The administration official took encouragement from a reference in the declaration to the "range of tools" available for curbing destructive weapons, including international treaties and inspection agreements.

That same paragraph concluded that "other measures" could also be used if they are necessary and are "in accordance with international law."

The administration official said "other measures" was code for use of force.

But Canadian Prime Minister Jean Chretien answered "no" when asked whether the resolution set the table for military action against Iran if they are shown to be pursuing nuclear weapons.

"We don't want them to have them," Chretien said. "And if they have them, they have to destroy them.

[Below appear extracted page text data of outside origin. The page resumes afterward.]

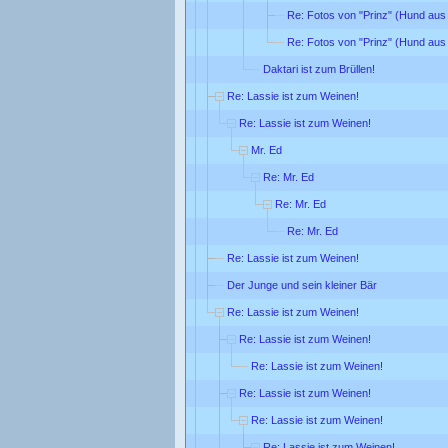
Re: Fotos von "Prinz" (Hund aus 
Re: Fotos von "Prinz" (Hund aus 
Daktari ist zum Brüllen!
Re: Lassie ist zum Weinen!
Re: Lassie ist zum Weinen!
Mr. Ed
Re: Mr. Ed
Re: Mr. Ed
Re: Mr. Ed
Re: Lassie ist zum Weinen!
Der Junge und sein kleiner Bär
Re: Lassie ist zum Weinen!
Re: Lassie ist zum Weinen!
Re: Lassie ist zum Weinen!
Re: Lassie ist zum Weinen!
Re: Lassie ist zum Weinen!
Re: Lassie ist zum Weinen!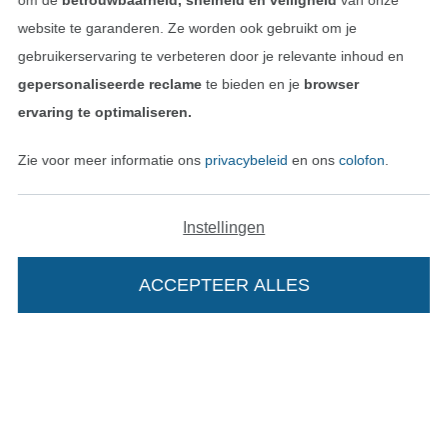
om de
betrouwbaarheid, snelheid en veiligheid
van onze
website te garanderen. Ze worden ook gebruikt om je
gebruikerservaring te verbeteren door je relevante inhoud en
gepersonaliseerde reclame
te bieden en je
browser
Betalen met
ervaring te optimaliseren.
Zie voor meer informatie ons
privacybeleid
en ons
colofon
.
Instellingen
Onze transporteurs
ACCEPTEER ALLES
Wissel naar de Duitse shop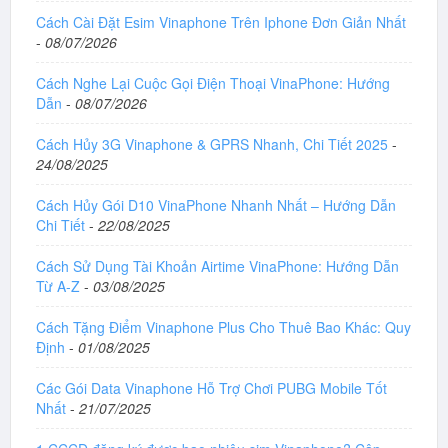
Cách Cài Đặt Esim Vinaphone Trên Iphone Đơn Giản Nhất
-
08/07/2026
Cách Nghe Lại Cuộc Gọi Điện Thoại VinaPhone: Hướng
Dẫn
-
08/07/2026
Cách Hủy 3G Vinaphone & GPRS Nhanh, Chi Tiết 2025
-
24/08/2025
Cách Hủy Gói D10 VinaPhone Nhanh Nhất – Hướng Dẫn
Chi Tiết
-
22/08/2025
Cách Sử Dụng Tài Khoản Airtime VinaPhone: Hướng Dẫn
Từ A-Z
-
03/08/2025
Cách Tặng Điểm Vinaphone Plus Cho Thuê Bao Khác: Quy
Định
-
01/08/2025
Các Gói Data Vinaphone Hỗ Trợ Chơi PUBG Mobile Tốt
Nhất
-
21/07/2025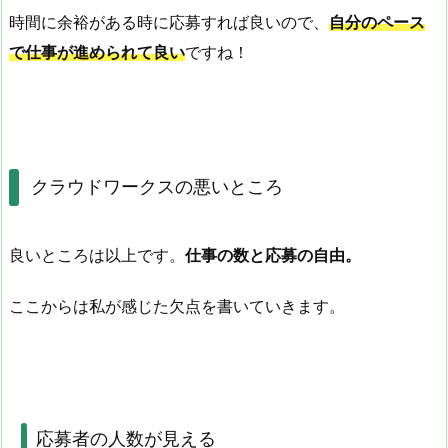
時間に余裕がある時に応募すれば良いので、
自分のペース
で仕事が進められて良い
ですね！
クラウドワークスの悪いところ
良いところは以上です。
仕事の数と応募の自由。
ここからは私が感じた欠点を書いていきます。
応募者の人数が見える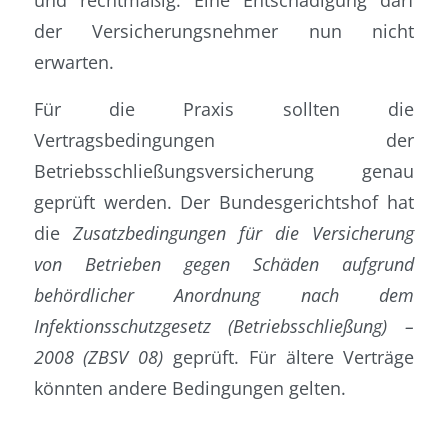
der Versicherungsnehmer nun nicht
erwarten.
Für die Praxis sollten die
Vertragsbedingungen der
Betriebsschließungsversicherung genau
geprüft werden. Der Bundesgerichtshof hat
die
Zusatzbedingungen für die Versicherung
von Betrieben gegen Schäden aufgrund
behördlicher Anordnung nach dem
Infektionsschutzgesetz (Betriebsschließung) –
2008 (ZBSV 08)
geprüft. Für ältere Verträge
könnten andere Bedingungen gelten.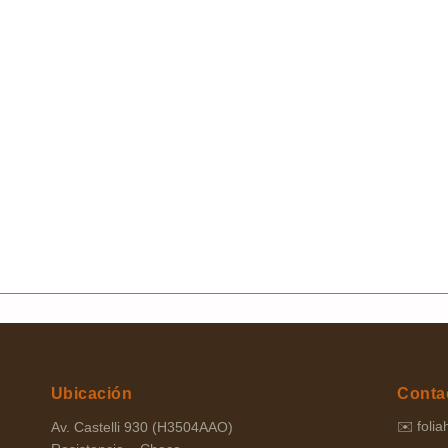
Ubicación
Conta
✉️
foli
Av. Castelli 930 (H3504AAO)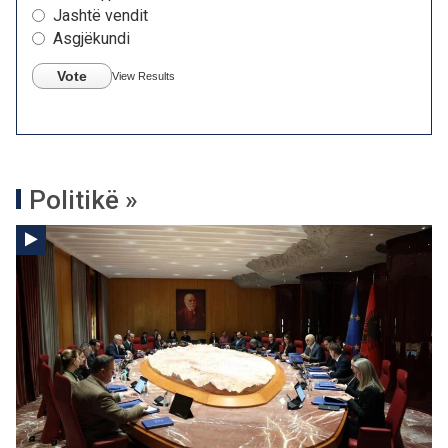
Jashtë vendit
Asgjëkundi
Vote
View Results
Politikë »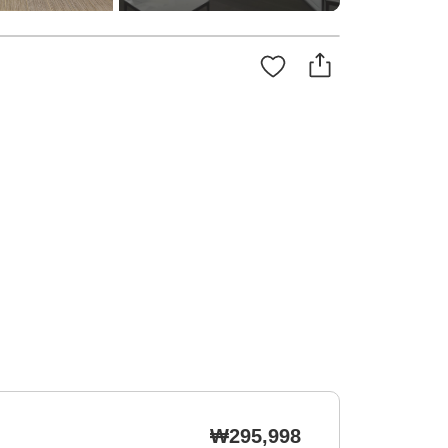
₩295,998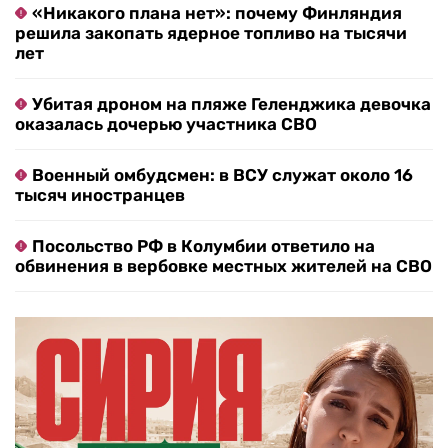
«Никакого плана нет»: почему Финляндия
решила закопать ядерное топливо на тысячи
лет
Убитая дроном на пляже Геленджика девочка
оказалась дочерью участника СВО
Военный омбудсмен: в ВСУ служат около 16
тысяч иностранцев
Посольство РФ в Колумбии ответило на
обвинения в вербовке местных жителей на СВО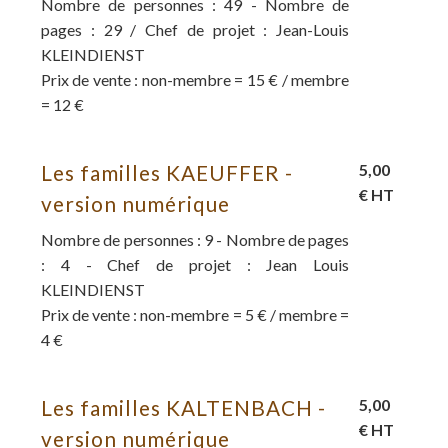
Nombre de personnes : 49 - Nombre de
pages : 29 / Chef de projet : Jean-Louis
KLEINDIENST
Prix de vente : non-membre = 15 € / membre
= 12 €
Les familles KAEUFFER -
5,00
€ HT
version numérique
Nombre de personnes : 9 - Nombre de pages
: 4 - Chef de projet : Jean Louis
KLEINDIENST
Prix de vente : non-membre = 5 € / membre =
4 €
Les familles KALTENBACH -
5,00
€ HT
version numérique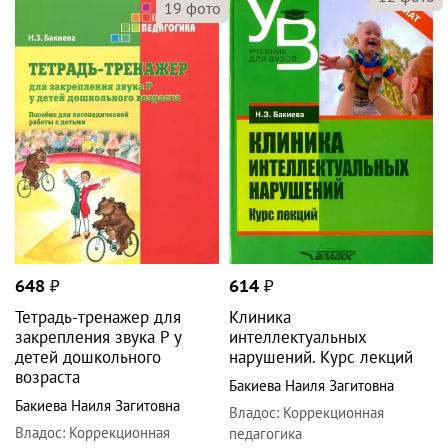
19
фото
648
₽
614
₽
Тетрадь-тренажер для
Клиника
закрепления звука Р у
интеллектуальных
детей дошкольного
нарушений. Курс лекций
возраста
Бакиева Наиля Загитовна
Бакиева Наиля Загитовна
Владос
:
Коррекционная
Владос
:
Коррекционная
педагогика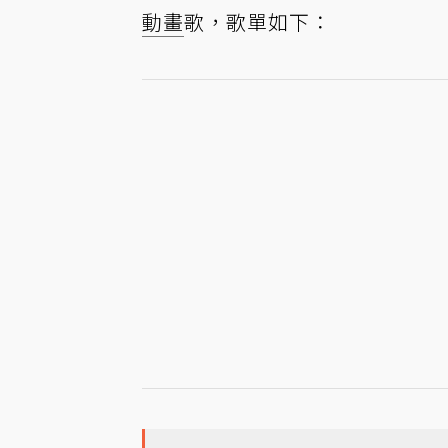
動畫
歌，歌單如下：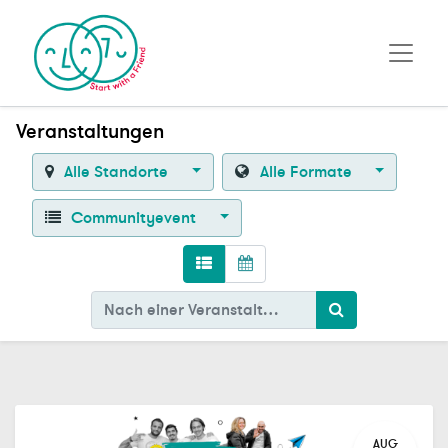
Veranstaltungen
Alle Standorte
Alle Formate
Communityevent
AUG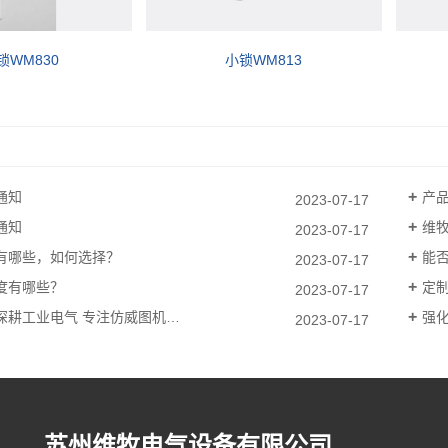
锁WM830
小锁WM813
通知
产
2023-07-17
通知
维
2023-07-17
有哪些，如何选择？
能否
2023-07-17
度有哪些？
定
2023-07-17
深耕工业电气 专注仿威图机…
强化
2023-07-17
苏州维牧电气设备有限公司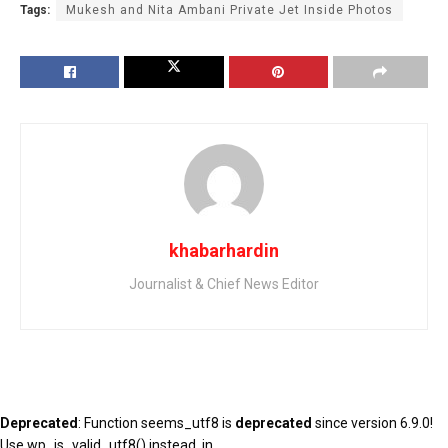
Tags:
Mukesh and Nita Ambani Private Jet Inside Photos
khabarhardin
Journalist & Chief News Editor
Deprecated
: Function seems_utf8 is
deprecated
since version 6.9.0!
Use wp_is_valid_utf8() instead. in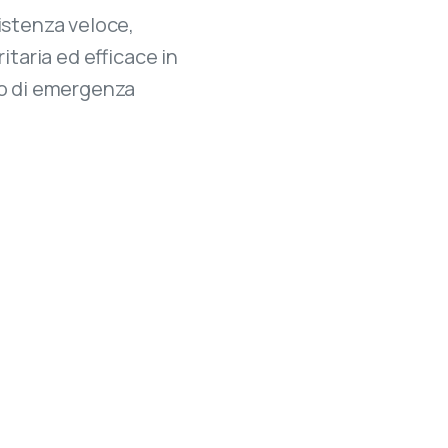
istenza veloce,
ritaria ed efficace in
o di emergenza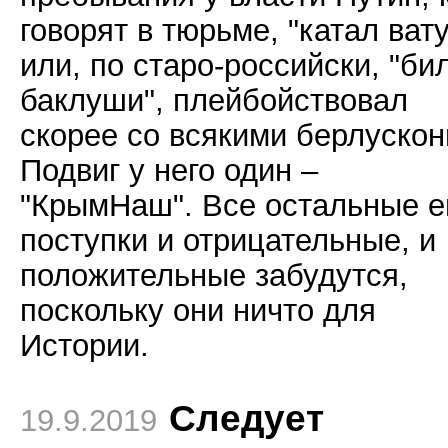
говорят в тюрьме, "катал вату
или, по старо-российски, "би
баклуши", плейбойствовал
скорее со всякими берлускон
Подвиг у него один –
"КрымНаш". Все остальные е
поступки и отрицательные, и
положительные забудутся,
поскольку они ничто для
Истории.
Следует
19.9.2019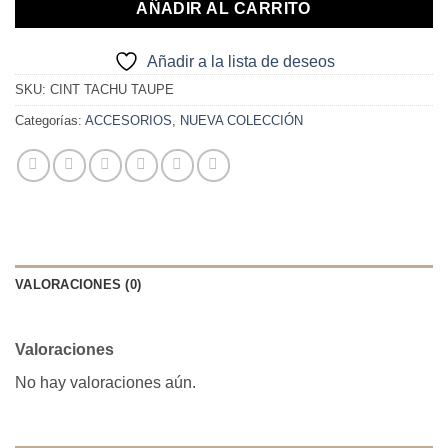
AÑADIR AL CARRITO
Añadir a la lista de deseos
SKU:
CINT TACHU TAUPE
Categorías:
ACCESORIOS
,
NUEVA COLECCIÓN
VALORACIONES (0)
Valoraciones
No hay valoraciones aún.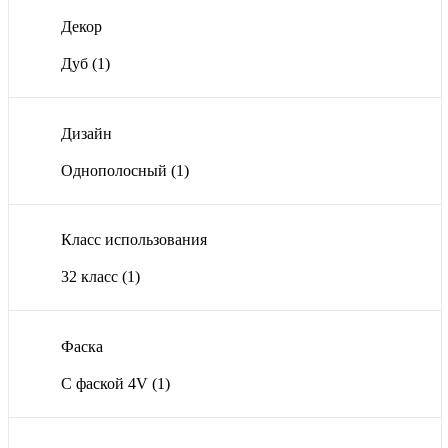
Декор
Дуб
(1)
Дизайн
Однополосный
(1)
Класс использования
32 класс
(1)
Фаска
С фаской 4V
(1)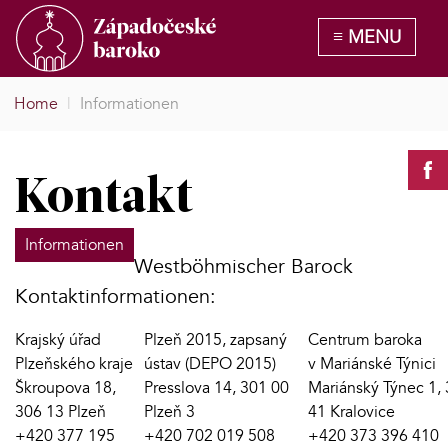
Home
|
Informationen
Kontakt
Informationen
Westböhmischer Barock
Kontaktinformationen:
Krajský úřad
Plzeň 2015, zapsaný
Centrum baroka
Plzeňského kraje
ústav (DEPO 2015)
v Mariánské Týnici
Škroupova 18,
Presslova 14, 301 00
Mariánský Týnec 1,
306 13 Plzeň
Plzeň 3
41 Kralovice
+420 377 195
+420 702 019 508
+420 373 396 410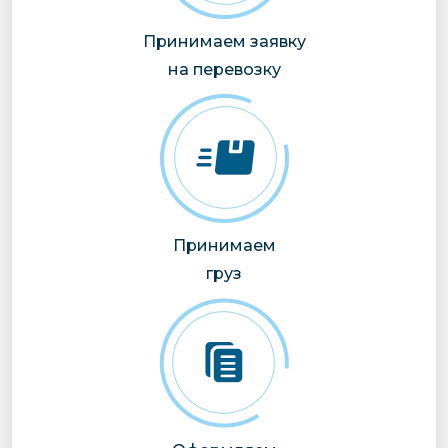
Принимаем заявку
на перевозку
Принимаем
груз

There was no discussion but we think that all the countries involved ... think we can control the situation."

Italy's premier, Silvio Berlusconi, said Bush told him and other G-8 leaders that there was no foundation to speculation that the United States might attack Iran because of its suspected nuclear weapons program.

Another U.S. official, also speaking on the condition of anonymity, agreed, saying such speculation "was not warranted."

If the International Atomic Energy Agency finds that Iran has violated its commitments under the nuclear Non-Proliferation Treaty, it could refer the issue to the U.N. Security Council. The administration believes that Iran is using a nuclear energy program to hide a nuclear weapons program. It says Iran also is attempting to develop uranium-based nuclear weapons.

Iran has denied it is developing nuclear weapons.

French President Jacques Chirac acknowledged during a news conference Friday that Bush had pressed his seven summit colleagues to take a strong stand on the Iranian issue. "But I must say that everyone shares this feeling. Thus our hope is that, through diplomacy, we can get Iran to accept controls," Chirac said.

The administration official said the United States has been trying to persuade Moscow that its support for a nuclear reactor under construction at Bushehr was giving Iran the means to produce nuclear weapons.

The administration effort produced scant results but the Russian position seemed to undergo a marked change following Bush's weekend meeting with Russian President Vladimir Putin.

Putin seemed to respond to Bush's meeting with him, the official said. He said that the Russian delegation at Evian pushed for stronger language on Iran during the debate over the non-proliferation statement.

"The Russians have come a long way on Iran," the official said. "It shows the cumulative effect of two years worth of efforts."